In the last 10 years a loan cycle has occurred. When the boom happened many years ago conventional loans came out with 80/20 loans. There were two loans created an 80% and a 20% and this allowed there to be no mortgage insurance. It kept payments lower and buyers loved it. There was no money down loans and you could fog a mirror and get a house. Some people didn't even have a job or income! They were called NO DOC loans. Needless to say there were not hardly any loans going FHA and conventional stole the market share.
After about 3 years or so the boom went bust and conventional loans took an absolute beating on these 80/20's as most seconds were wiped out. Conventional got much more strict on lending requirements and upped the percentage of down payment.
Here comes in FHA to save the day before the market totally drops as it is cooling off some before the collapse. FHA says we will do loans at only 3% down and the mortgage insurance is at a cheap .5 of the loan amount. So tons of buyers did FHA loans and FHA stole back the market share from conventional. Then that's when the economy took a dive and FHA had billions in losses from foreclosures and insurance claims from lenders. In the past year the government has been on FHA to boost their reserves from the losses on the mortgage insurance.

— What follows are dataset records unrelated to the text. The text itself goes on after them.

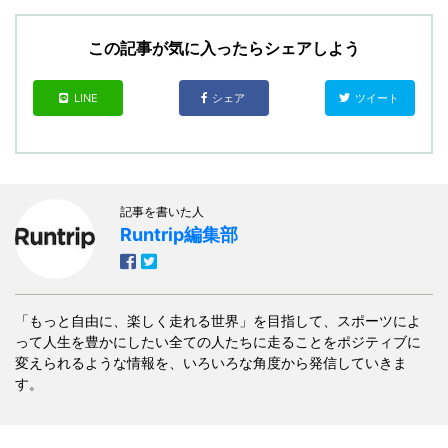
この記事が気に入ったらシェアしよう
LINE
シェア
ツイート
記事を書いた人
Runtrip編集部
「もっと自由に、楽しく走れる世界」を目指して、スポーツによ
って人生を豊かにしたい全ての人たちに走ることをポジティブに
変えられるような情報を、いろいろな角度から発信していきま
す。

How did FHA put a plan in motion?? FHA has been raising the mortgage insurance premium that is part of the loan. It has gone from .5 to 1 at the beginning of the year then about 1.2 and now just recently 1.35 for most borrowers ( the change went up just about 1 week ago).
The other change FHA is implementing is the mortgage insurance WILL NOT go away starting in June. You will be stuck with it for the life of the loan. Now according to my loan guy (verify on your own) that as long as you get a case number assigned before June on a property you buy then you won't get stuck with mortgage insurance forever. It's only if you start the case number beginning June 1st or later. If that falls close to the weekend you want to get your address in for the case number as they shut down on the weekend and you would miss the deadline. One benefit to FHA is when you sell the mortgage will be assignable at the low interest rates in the future to a qualified borrower for a 1% assumption fee according to my loan friend. Also with FHA you can get a gift from family for the down payment 3.5% without nothing down and FHA is more forgiving on credit issues.

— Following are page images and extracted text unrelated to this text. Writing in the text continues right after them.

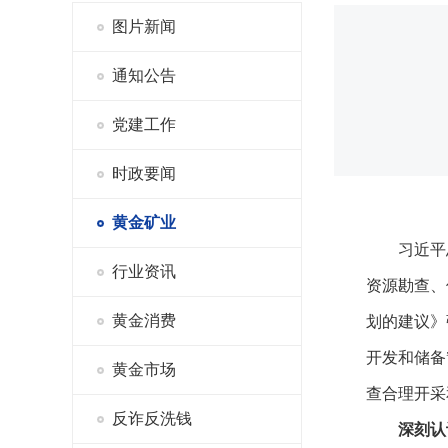
图片新闻
通知公告
党建工作
时政要闻
黄金矿业
习近平
行业资讯
资源勘查、
黄金消费
划的建议》
开发和储备
黄金市场
查合理开采
反诈反洗钱
深刻认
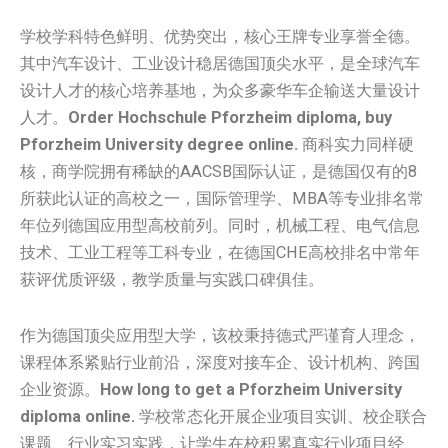
学校学科特色鲜明、优势突出，核心王牌专业享誉全德。
其中汽车设计、工业设计稳居德国顶尖水平，是全球汽车
设计人才的核心培养基地，为众多豪华车企输送大量设计
人才。
Order Hochschule Pforzheim diploma, buy
Pforzheim University degree online.
商科实力同样硬
核，商学院拥有稀缺的AACSB国际认证，是德国仅有的8
所获此认证的高校之一，国际管理学、MBA等专业排名常
年位列德国应用型高校前列。同时，机械工程、电气信息
技术、工业工程等工科专业，在德国CHE高校排名中常年
获评优质评级，教学质量与实践口碑俱佳。
作为德国顶尖应用型大学，该校秉持德式严谨育人理念，
课程体系紧贴行业前沿，深度对接车企、设计机构、跨国
企业资源。
How long to get a Pforzheim University
diploma online.
学校常态化开展企业项目实训、校企联合
课题、行业实习实践，让学生在校积累真实行业项目经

After June many people will be using conventional. You can get a gift but also must put some of your own money down to get a loan and amount down is much greater than FHA. A benefit is the mortgage insurance is cheaper.
FHA also has an upfront portion of the mortgage insurance premium at 1.75% that you can add to your loan amount or bring the cash to closing. Most everyone adds it to the loan and saves their cash.
Hope this helps explain things more.